Saved data entries:
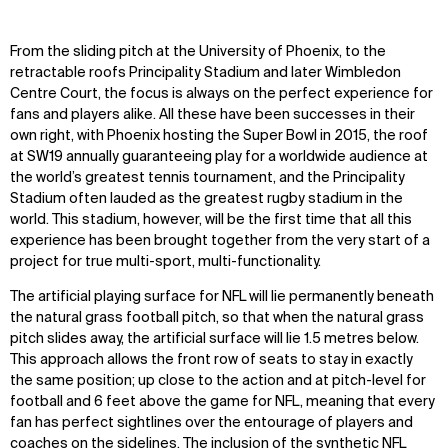
WHAT
WHO
From the sliding pitch at the University of Phoenix, to the
retractable roofs Principality Stadium and later Wimbledon
Explore
About
Centre Court, the focus is always on the perfect experience for
Projects
Team
fans and players alike. All these have been successes in their
Disciplines
Careers
own right, with Phoenix hosting the Super Bowl in 2015, the roof
at SW19 annually guaranteeing play for a worldwide audience at
IMPACT
SOCIAL
the world’s greatest tennis tournament, and the Principality
Stadium often lauded as the greatest rugby stadium in the
Sustainability
LinkedIn
world. This stadium, however, will be the first time that all this
Digital Future
Instagram
experience has been brought together from the very start of a
News
Facebook
project for true multi-sport, multi-functionality.
Contact
X
The artificial playing surface for NFL will lie permanently beneath
the natural grass football pitch, so that when the natural grass
pitch slides away, the artificial surface will lie 1.5 metres below.
This approach allows the front row of seats to stay in exactly
the same position; up close to the action and at pitch-level for
football and 6 feet above the game for NFL, meaning that every
fan has perfect sightlines over the entourage of players and
coaches on the sidelines. The inclusion of the synthetic NFL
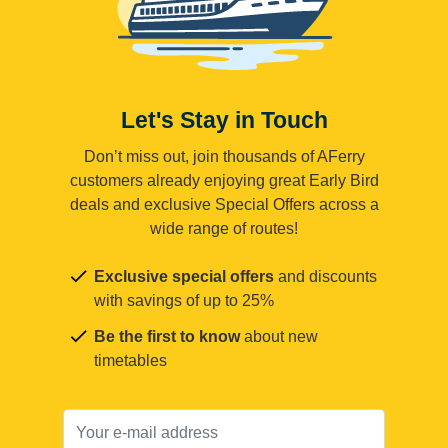
Let's Stay in Touch
Don’t miss out, join thousands of AFerry
customers already enjoying great Early Bird
deals and exclusive Special Offers across a
wide range of routes!
Exclusive special offers
and discounts
with savings of up to 25%
Be the first to know
about new
timetables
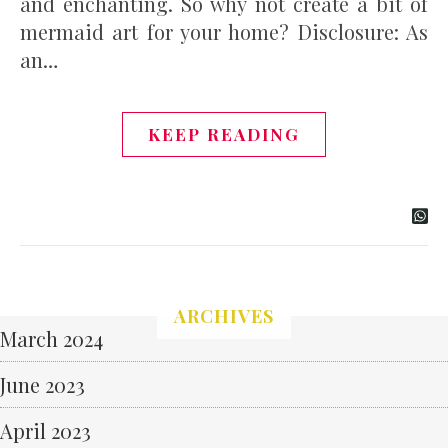
and enchanting. So why not create a bit of
mermaid art for your home? Disclosure: As
an…
KEEP READING
ARCHIVES
March 2024
June 2023
April 2023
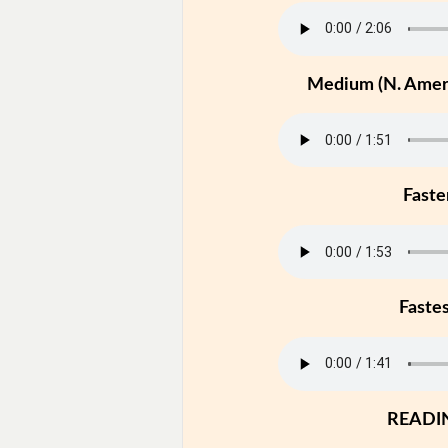
Medium (N. Ameri
Faste
Faste
READI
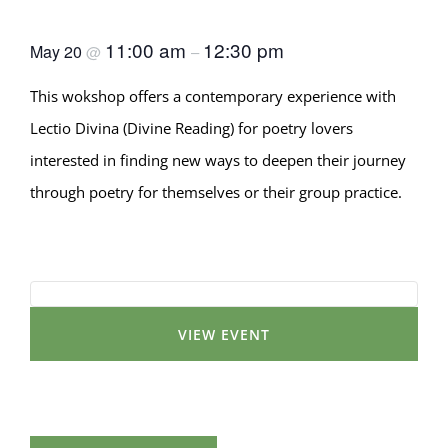
Way with Poetry
11:00 am
12:30 pm
May 20
@
–
This wokshop offers a contemporary experience with
Lectio Divina (Divine Reading) for poetry lovers
interested in finding new ways to deepen their journey
through poetry for themselves or their group practice.
VIEW EVENT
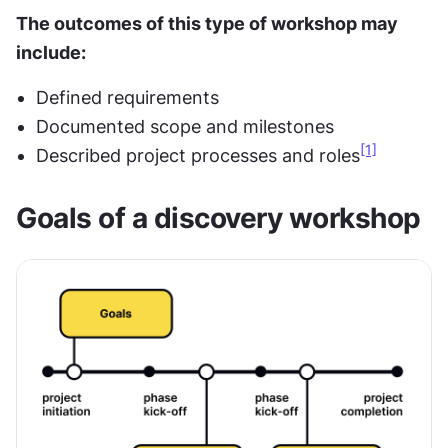
The outcomes of this type of workshop may 
include:
Defined requirements
Documented scope and milestones
[1]
Described project processes and roles
Goals of a discovery workshop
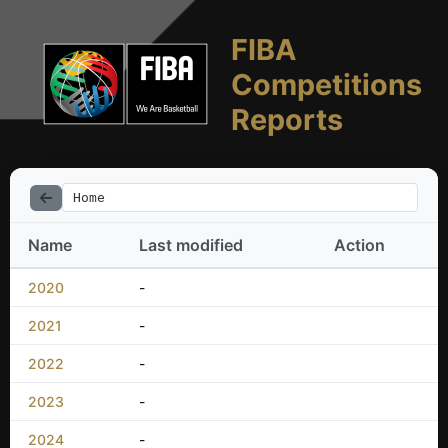
FIBA
Competitions
Reports
Home
Name
Last modified
Action
2020
-
2021
-
2022
-
2023
-
2024
-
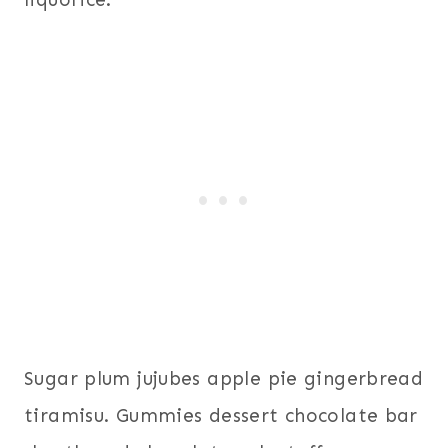
Sugar plum jujubes apple pie gingerbread
tiramisu. Gummies dessert chocolate bar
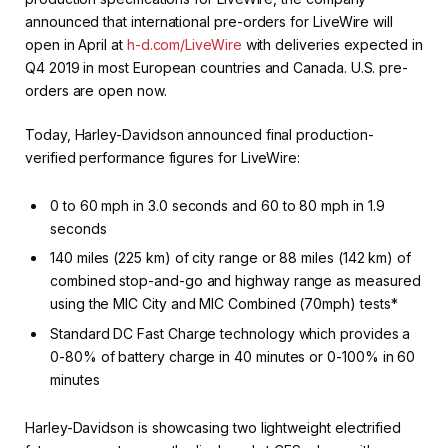
announced that international pre-orders for LiveWire will
open in April at
h-d.com/LiveWire
with deliveries expected in
Q4 2019 in most European countries and Canada. U.S. pre-
orders are open now.
Today, Harley-Davidson announced final production-
verified performance figures for LiveWire:
0 to 60 mph in 3.0 seconds and 60 to 80 mph in 1.9
seconds
140 miles (225 km) of city range or 88 miles (142 km) of
combined stop-and-go and highway range as measured
using the MIC City and MIC Combined (70mph) tests*
Standard DC Fast Charge technology which provides a
0-80% of battery charge in 40 minutes or 0-100% in 60
minutes
Harley-Davidson is showcasing two lightweight electrified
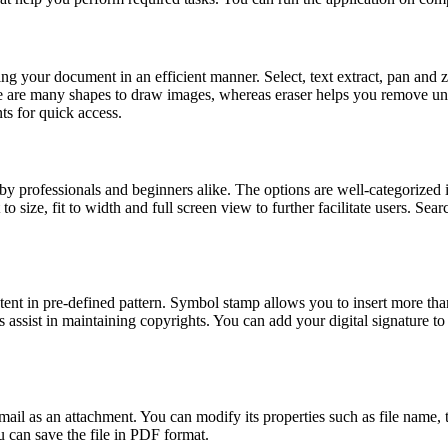
 your document in an efficient manner. Select, text extract, pan and z
ere are many shapes to draw images, whereas eraser helps you remove u
s for quick access.
 by professionals and beginners alike. The options are well-categorized
t to size, fit to width and full screen view to further facilitate users. S
tent in pre-defined pattern. Symbol stamp allows you to insert more t
 assist in maintaining copyrights. You can add your digital signature
l as an attachment. You can modify its properties such as file name, t
u can save the file in PDF format.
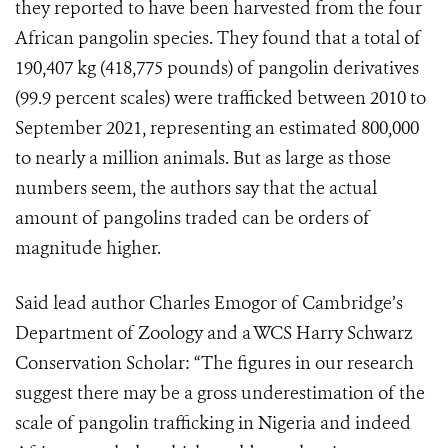
they reported to have been harvested from the four
African pangolin species. They found that a total of
190,407 kg (418,775 pounds) of pangolin derivatives
(99.9 percent scales) were trafficked between 2010 to
September 2021, representing an estimated 800,000
to nearly a million animals. But as large as those
numbers seem, the authors say that the actual
amount of pangolins traded can be orders of
magnitude higher.
Said lead author Charles Emogor of Cambridge’s
Department of Zoology and a WCS Harry Schwarz
Conservation Scholar: “The figures in our research
suggest there may be a gross underestimation of the
scale of pangolin trafficking in Nigeria and indeed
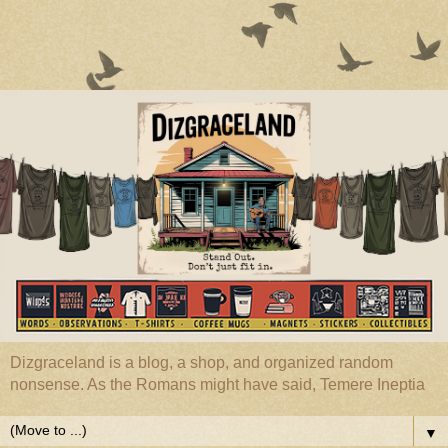
Dizgraceland is a blog, a shop, and organized random
nonsense. As the Romans might have said, Temere Ineptia
▼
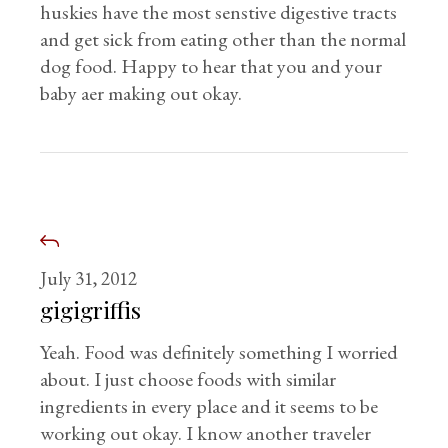
huskies have the most senstive digestive tracts
and get sick from eating other than the normal
dog food. Happy to hear that you and your
baby aer making out okay.
July 31, 2012
gigigriffis
Yeah. Food was definitely something I worried
about. I just choose foods with similar
ingredients in every place and it seems to be
working out okay. I know another traveler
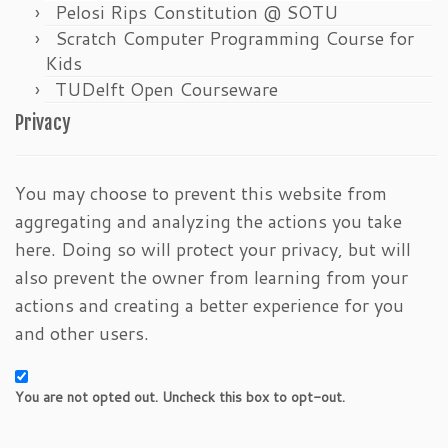
Pelosi Rips Constitution @ SOTU
Scratch Computer Programming Course for
Kids
TUDelft Open Courseware
Privacy
You may choose to prevent this website from
aggregating and analyzing the actions you take
here. Doing so will protect your privacy, but will
also prevent the owner from learning from your
actions and creating a better experience for you
and other users.
You are not opted out. Uncheck this box to opt-out.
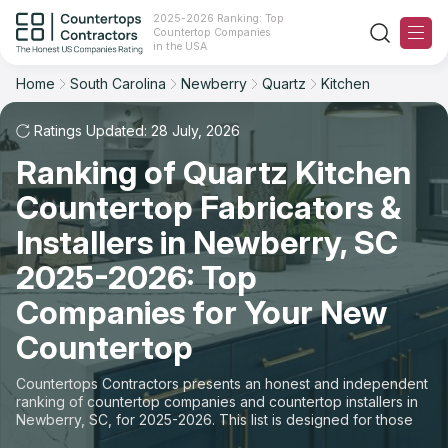
2025-2026 Ranking: Top
Countertop Companies
Filter
Reset
Reset
Sort
in the USA
Home
South Carolina
Newberry
Quartz
Kitchen
City: Newberry, SC
Material: Quartz Countertops
Overall Rating
Ranking
Space: Kitchen Countertop
Ratings Updated: 28 July, 2026
Ranking of Quartz Kitchen
Review Count
For Contractors
State
Countertop Fabricators &
For Customers
Customer's reviews
City
Installers in Newberry, SC
The Stone Magazine
2025-2026: Top
Material
Price: Low to High
Companies for Your New
Space
About
Countertop
Price: High to Low
Contact Us
Countertops Contractors presents an honest and independent
Production time
ranking of countertop companies and countertop installers in
Newberry, SC, for 2025-2026. This list is designed for those
Our Rating Methodology 2024 - 2025
looking to easily choose a contractor to buy countertops or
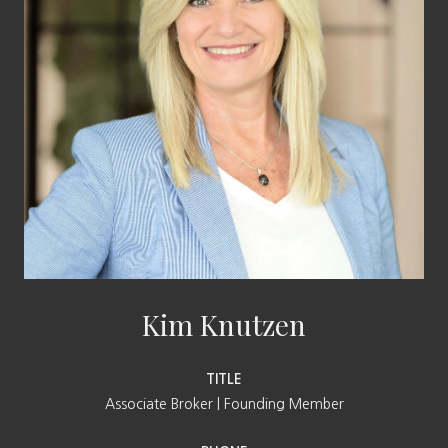
Kim Knutzen
TITLE
Associate Broker | Founding Member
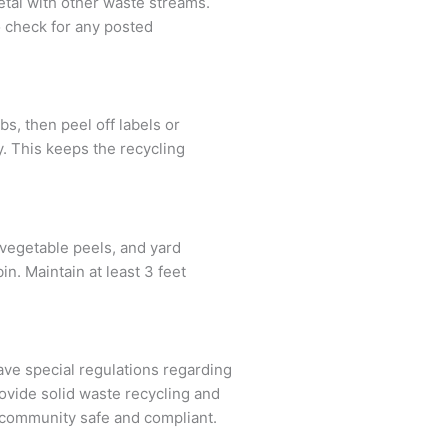
etal with other waste streams.
o check for any posted
s, then peel off labels or
y. This keeps the recycling
 vegetable peels, and yard
n. Maintain at least 3 feet
ve special regulations regarding
ovide solid waste recycling and
r community safe and compliant.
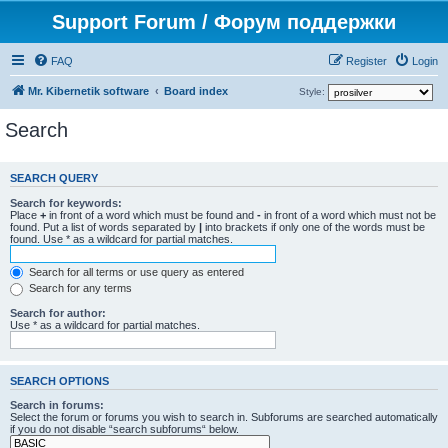
Support Forum / Форум поддержки
FAQ
Register
Login
Mr. Kibernetik software
Board index
Style:
Search
SEARCH QUERY
Search for keywords:
Place
+
in front of a word which must be found and
-
in front of a word which must not be
found. Put a list of words separated by
|
into brackets if only one of the words must be
found. Use * as a wildcard for partial matches.
Search for all terms or use query as entered
Search for any terms
Search for author:
Use * as a wildcard for partial matches.
SEARCH OPTIONS
Search in forums:
Select the forum or forums you wish to search in. Subforums are searched automatically
if you do not disable “search subforums“ below.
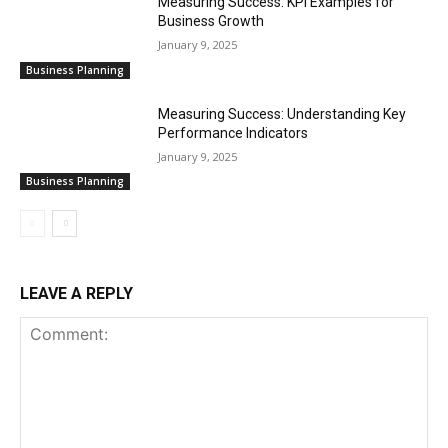
Measuring Success: KPI Examples for
Business Growth
January 9, 2025
Business Planning
Measuring Success: Understanding Key
Performance Indicators
January 9, 2025
Business Planning
LEAVE A REPLY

* [What is required]
Write out the data in full and exactly as given, though without the images.

* [Task answer]
WHAT
WHO
From the sliding pitch at the University of Phoenix, to the
retractable roofs Principality Stadium and later Wimbledon
Explore
About
Centre Court, the focus is always on the perfect experience for
Projects
Team
fans and players alike. All these have been successes in their
Disciplines
Careers
own right, with Phoenix hosting the Super Bowl in 2015, the roof
at SW19 annually guaranteeing play for a worldwide audience at
IMPACT
SOCIAL
the world’s greatest tennis tournament, and the Principality
Stadium often lauded as the greatest rugby stadium in the
Sustainability
LinkedIn
world. This stadium, however, will be the first time that all this
Digital Future
Instagram
experience has been brought together from the very start of a
News
Facebook
project for true multi-sport, multi-functionality.
Contact
X
The artificial playing surface for NFL will lie permanently beneath
the natural grass football pitch, so that when the natural grass
pitch slides away, the artificial surface will lie 1.5 metres below.
This approach allows the front row of seats to stay in exactly
the same position; up close to the action and at pitch-level for
football and 6 feet above the game for NFL, meaning that every
fan has perfect sightlines over the entourage of players and
coaches on the sidelines. The inclusion of the synthetic NFL
Let's Stay in Touch
Don’t miss out, join thousands of AFerry
customers already enjoying great Early Bird
deals and exclusive Special Offers across a
wide range of routes!
Exclusive special offers
and discounts
with savings of up to 25%
Be the first to know
about new
timetables
and enchanting. So why not create a bit of
mermaid art for your home? Disclosure: As
an…
KEEP READING
ARCHIVES
March 2024
June 2023
April 2023
Medium (N. Ameri
Faste
Faste
READI
Way with Poetry
11:00 am
12:30 pm
May 20
@
–
This wokshop offers a contemporary experience with
Lectio Divina (Divine Reading) for poetry lovers
interested in finding new ways to deepen their journey
through poetry for themselves or their group practice.
VIEW EVENT
The outcomes of this type of workshop may 
include:
Defined requirements
Documented scope and milestones
[1]
Described project processes and roles
Goals of a discovery workshop
FIBA
Competitions
Reports
Home
Name
Last modified
Action
2020
-
2021
-
2022
-
2023
-
2024
-
Sugar plum jujubes apple pie gingerbread
tiramisu. Gummies dessert chocolate bar
announced that international pre-orders for LiveWire will
open in April at
h-d.com/LiveWire
with deliveries expected in
Q4 2019 in most European countries and Canada. U.S. pre-
orders are open now.
Today, Harley-Davidson announced final production-
verified performance figures for LiveWire:
0 to 60 mph in 3.0 seconds and 60 to 80 mph in 1.9
seconds
140 miles (225 km) of city range or 88 miles (142 km) of
combined stop-and-go and highway range as measured
using the MIC City and MIC Combined (70mph) tests*
Standard DC Fast Charge technology which provides a
0-80% of battery charge in 40 minutes or 0-100% in 60
minutes
Harley-Davidson is showcasing two lightweight electrified
 your document in an efficient manner. Select, text extract, pan and z
ere are many shapes to draw images, whereas eraser helps you remove u
s for quick access.
 by professionals and beginners alike. The options are well-categorized
t to size, fit to width and full screen view to further facilitate users. S
tent in pre-defined pattern. Symbol stamp allows you to insert more t
 assist in maintaining copyrights. You can add your digital signature
l as an attachment. You can modify its properties such as file name, t
u can save the file in PDF format.
they reported to have been harvested from the four
African pangolin species. They found that a total of
190,407 kg (418,775 pounds) of pangolin derivatives
(99.9 percent scales) were trafficked between 2010 to
September 2021, representing an estimated 800,000
to nearly a million animals. But as large as those
numbers seem, the authors say that the actual
amount of pangolins traded can be orders of
magnitude higher.
Said lead author Charles Emogor of Cambridge’s
Department of Zoology and a WCS Harry Schwarz
Conservation Scholar: “The figures in our research
suggest there may be a gross underestimation of the
scale of pangolin trafficking in Nigeria and indeed
Dizgraceland is a blog, a shop, and organized random
nonsense. As the Romans might have said, Temere Ineptia
▼
huskies have the most senstive digestive tracts
and get sick from eating other than the normal
dog food. Happy to hear that you and your
baby aer making out okay.
July 31, 2012
gigigriffis
Yeah. Food was definitely something I worried
about. I just choose foods with similar
ingredients in every place and it seems to be
working out okay. I know another traveler
Pelosi Rips Constitution @ SOTU
Scratch Computer Programming Course for
Kids
TUDelft Open Courseware
Privacy
You may choose to prevent this website from
aggregating and analyzing the actions you take
here. Doing so will protect your privacy, but will
also prevent the owner from learning from your
actions and creating a better experience for you
and other users.
You are not opted out. Uncheck this box to opt-out.
2025-2026 Ranking: Top
Countertop Companies
Filter
Reset
Reset
Sort
in the USA
Home
South Carolina
Newberry
Quartz
Kitchen
City: Newberry, SC
Material: Quartz Countertops
Overall Rating
Ranking
Space: Kitchen Countertop
Ratings Updated: 28 July, 2026
Ranking of Quartz Kitchen
Review Count
For Contractors
State
Countertop Fabricators &
For Customers
Customer's reviews
City
Installers in Newberry, SC
The Stone Magazine
2025-2026: Top
Material
Price: Low to High
Companies for Your New
Space
About
Countertop
Price: High to Low
Contact Us
Countertops Contractors presents an honest and independent
Production time
ranking of countertop companies and countertop installers in
Newberry, SC, for 2025-2026. This list is designed for those
Our Rating Methodology 2024 - 2025
looking to easily choose a contractor to buy countertops or
Kim Knutzen
TITLE
Associate Broker | Founding Member
etal with other waste streams.
o check for any posted
s, then peel off labels or
y. This keeps the recycling
 vegetable peels, and yard
n. Maintain at least 3 feet
ve special regulations regarding
ovide solid waste recycling and
r community safe and compliant.
Support Forum / Форум поддержки
FAQ
Register
Login
Mr. Kibernetik software
Board index
Style:
Search
SEARCH QUERY
Search for keywords:
Place
+
in front of a word which must be found and
-
in front of a word which must not be
found. Put a list of words separated by
|
into brackets if only one of the words must be
found. Use * as a wildcard for partial matches.
Search for all terms or use query as entered
Search for any terms
Search for author:
Use * as a wildcard for partial matches.
SEARCH OPTIONS
Search in forums:
Select the forum or forums you wish to search in. Subforums are searched automatically
if you do not disable “search subforums“ below.
Measuring Success: KPI Examples for
Business Growth
January 9, 2025
Business Planning
Measuring Success: Understanding Key
Performance Indicators
January 9, 2025
Business Planning
LEAVE A REPLY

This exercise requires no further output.